• Exercise details:
Scan the entries below and report only how many lines contain "dihapus".

• Source data:
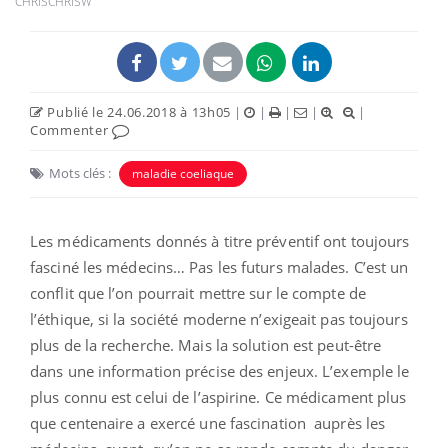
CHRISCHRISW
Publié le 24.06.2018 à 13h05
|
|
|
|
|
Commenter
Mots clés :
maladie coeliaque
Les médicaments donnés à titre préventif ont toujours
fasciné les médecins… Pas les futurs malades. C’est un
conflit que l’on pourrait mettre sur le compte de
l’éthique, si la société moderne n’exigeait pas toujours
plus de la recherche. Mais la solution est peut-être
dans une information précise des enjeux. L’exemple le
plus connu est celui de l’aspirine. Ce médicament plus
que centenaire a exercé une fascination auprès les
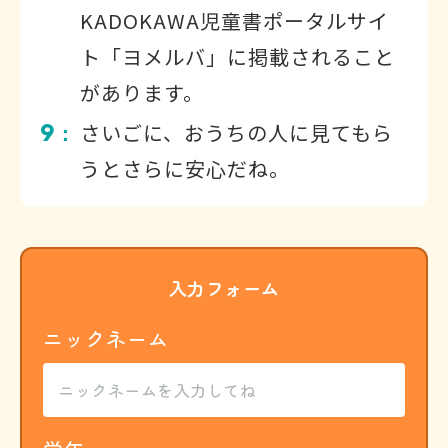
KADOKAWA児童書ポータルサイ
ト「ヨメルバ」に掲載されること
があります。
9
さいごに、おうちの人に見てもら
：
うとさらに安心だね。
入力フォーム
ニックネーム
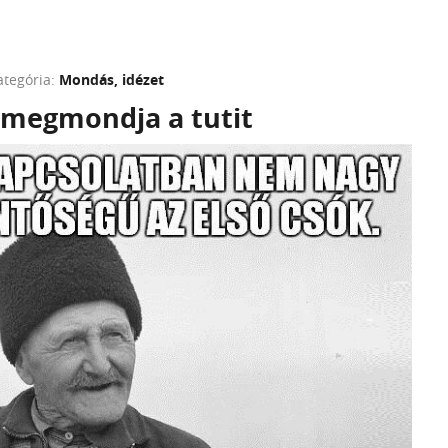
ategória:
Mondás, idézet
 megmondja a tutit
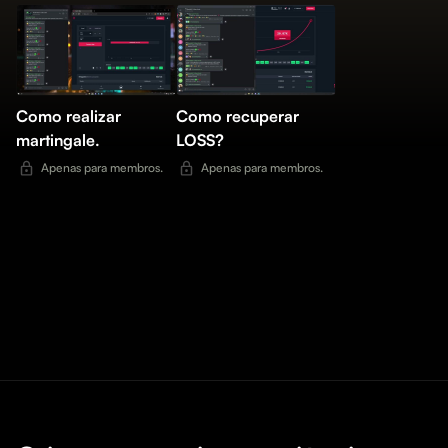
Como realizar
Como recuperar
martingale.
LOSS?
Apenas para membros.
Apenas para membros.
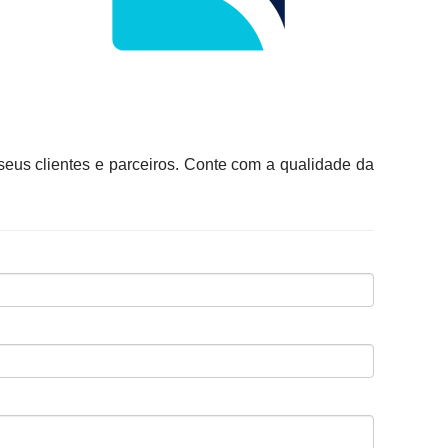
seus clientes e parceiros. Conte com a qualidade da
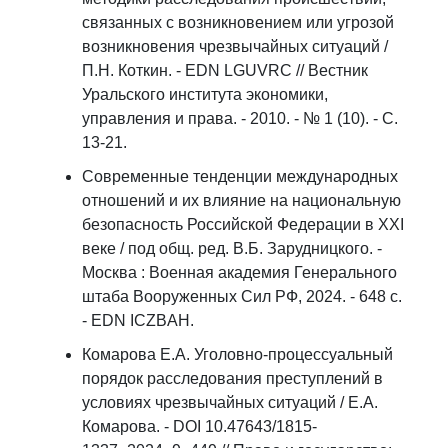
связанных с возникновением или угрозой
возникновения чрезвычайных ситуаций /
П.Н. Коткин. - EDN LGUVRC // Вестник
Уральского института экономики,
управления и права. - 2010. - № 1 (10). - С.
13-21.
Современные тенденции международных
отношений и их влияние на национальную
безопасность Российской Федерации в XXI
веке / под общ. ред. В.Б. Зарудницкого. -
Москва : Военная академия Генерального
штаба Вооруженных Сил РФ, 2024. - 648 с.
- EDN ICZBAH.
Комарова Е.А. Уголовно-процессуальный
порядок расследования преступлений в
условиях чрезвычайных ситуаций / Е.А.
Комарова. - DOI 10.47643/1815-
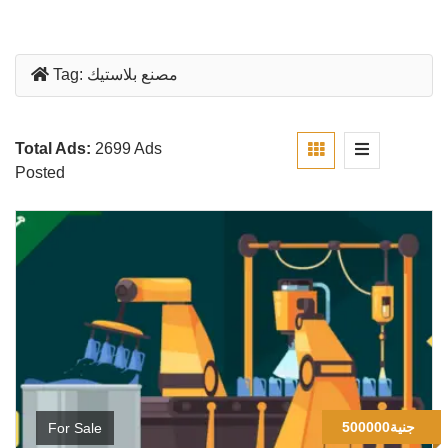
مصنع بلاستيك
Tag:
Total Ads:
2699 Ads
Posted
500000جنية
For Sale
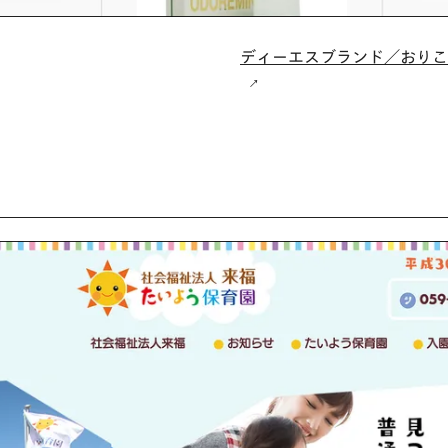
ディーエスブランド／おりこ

* * *

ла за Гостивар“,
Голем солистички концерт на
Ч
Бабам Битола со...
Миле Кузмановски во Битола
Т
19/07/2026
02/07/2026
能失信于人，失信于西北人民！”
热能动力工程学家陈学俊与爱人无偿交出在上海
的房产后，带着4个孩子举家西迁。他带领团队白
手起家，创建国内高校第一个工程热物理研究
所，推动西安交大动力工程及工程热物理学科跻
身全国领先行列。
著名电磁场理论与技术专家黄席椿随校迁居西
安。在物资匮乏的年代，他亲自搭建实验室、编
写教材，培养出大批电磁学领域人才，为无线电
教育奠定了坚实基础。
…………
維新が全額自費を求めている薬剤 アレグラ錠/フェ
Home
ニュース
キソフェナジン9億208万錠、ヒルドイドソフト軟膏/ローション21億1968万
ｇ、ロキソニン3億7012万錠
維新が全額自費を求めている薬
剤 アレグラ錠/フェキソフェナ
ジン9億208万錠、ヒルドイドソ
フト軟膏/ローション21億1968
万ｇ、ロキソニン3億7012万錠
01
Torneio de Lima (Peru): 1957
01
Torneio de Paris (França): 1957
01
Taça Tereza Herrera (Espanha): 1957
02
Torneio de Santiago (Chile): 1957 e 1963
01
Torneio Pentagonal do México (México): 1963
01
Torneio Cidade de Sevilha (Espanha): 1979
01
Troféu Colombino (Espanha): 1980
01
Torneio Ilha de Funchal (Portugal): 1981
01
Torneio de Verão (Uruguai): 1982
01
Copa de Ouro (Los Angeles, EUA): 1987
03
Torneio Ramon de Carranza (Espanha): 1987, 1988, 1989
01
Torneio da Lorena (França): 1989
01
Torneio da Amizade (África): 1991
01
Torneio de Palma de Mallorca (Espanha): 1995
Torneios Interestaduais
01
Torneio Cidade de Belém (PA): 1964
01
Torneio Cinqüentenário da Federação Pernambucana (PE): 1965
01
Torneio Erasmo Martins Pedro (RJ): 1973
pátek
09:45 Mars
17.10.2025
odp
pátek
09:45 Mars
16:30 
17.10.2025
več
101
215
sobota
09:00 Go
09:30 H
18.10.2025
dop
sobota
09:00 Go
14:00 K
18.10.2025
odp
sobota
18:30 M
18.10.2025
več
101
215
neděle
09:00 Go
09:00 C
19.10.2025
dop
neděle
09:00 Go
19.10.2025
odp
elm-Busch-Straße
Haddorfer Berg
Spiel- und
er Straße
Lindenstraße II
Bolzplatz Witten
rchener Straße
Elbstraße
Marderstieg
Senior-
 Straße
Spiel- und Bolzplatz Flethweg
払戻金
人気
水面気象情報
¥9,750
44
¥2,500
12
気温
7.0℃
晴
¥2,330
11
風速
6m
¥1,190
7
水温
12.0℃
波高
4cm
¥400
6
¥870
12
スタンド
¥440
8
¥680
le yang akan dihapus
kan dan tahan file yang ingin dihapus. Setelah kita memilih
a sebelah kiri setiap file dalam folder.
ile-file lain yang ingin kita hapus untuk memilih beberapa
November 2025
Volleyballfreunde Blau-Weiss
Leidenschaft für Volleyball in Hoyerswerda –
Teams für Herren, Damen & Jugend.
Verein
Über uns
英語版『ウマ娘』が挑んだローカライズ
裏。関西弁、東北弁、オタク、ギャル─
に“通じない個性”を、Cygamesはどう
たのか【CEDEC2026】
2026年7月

...

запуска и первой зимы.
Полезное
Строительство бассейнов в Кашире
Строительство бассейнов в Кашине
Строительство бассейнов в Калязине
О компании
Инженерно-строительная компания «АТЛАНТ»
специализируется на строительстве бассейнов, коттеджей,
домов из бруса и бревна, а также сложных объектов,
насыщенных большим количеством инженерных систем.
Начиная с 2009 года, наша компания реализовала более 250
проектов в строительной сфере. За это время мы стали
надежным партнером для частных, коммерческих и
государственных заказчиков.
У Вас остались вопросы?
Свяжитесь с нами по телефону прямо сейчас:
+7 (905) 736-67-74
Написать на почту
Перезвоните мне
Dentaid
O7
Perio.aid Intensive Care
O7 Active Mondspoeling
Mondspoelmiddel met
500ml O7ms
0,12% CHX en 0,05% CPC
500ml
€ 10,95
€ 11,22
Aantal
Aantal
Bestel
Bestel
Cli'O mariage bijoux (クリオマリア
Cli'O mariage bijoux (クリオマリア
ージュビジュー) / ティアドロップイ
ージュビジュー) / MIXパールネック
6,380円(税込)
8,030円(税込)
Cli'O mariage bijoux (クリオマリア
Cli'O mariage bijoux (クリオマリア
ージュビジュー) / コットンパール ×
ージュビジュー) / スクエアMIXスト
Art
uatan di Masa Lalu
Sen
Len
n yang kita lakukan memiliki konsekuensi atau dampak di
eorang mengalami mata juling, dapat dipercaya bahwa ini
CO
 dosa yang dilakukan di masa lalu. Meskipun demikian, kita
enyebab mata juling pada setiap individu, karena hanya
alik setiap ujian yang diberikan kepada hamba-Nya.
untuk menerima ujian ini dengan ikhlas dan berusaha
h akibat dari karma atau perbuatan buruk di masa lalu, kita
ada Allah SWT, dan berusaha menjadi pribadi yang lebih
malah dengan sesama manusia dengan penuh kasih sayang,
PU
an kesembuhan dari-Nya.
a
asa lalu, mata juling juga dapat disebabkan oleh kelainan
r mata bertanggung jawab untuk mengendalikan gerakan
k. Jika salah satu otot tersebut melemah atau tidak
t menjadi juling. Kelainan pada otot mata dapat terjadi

• Expected output:
2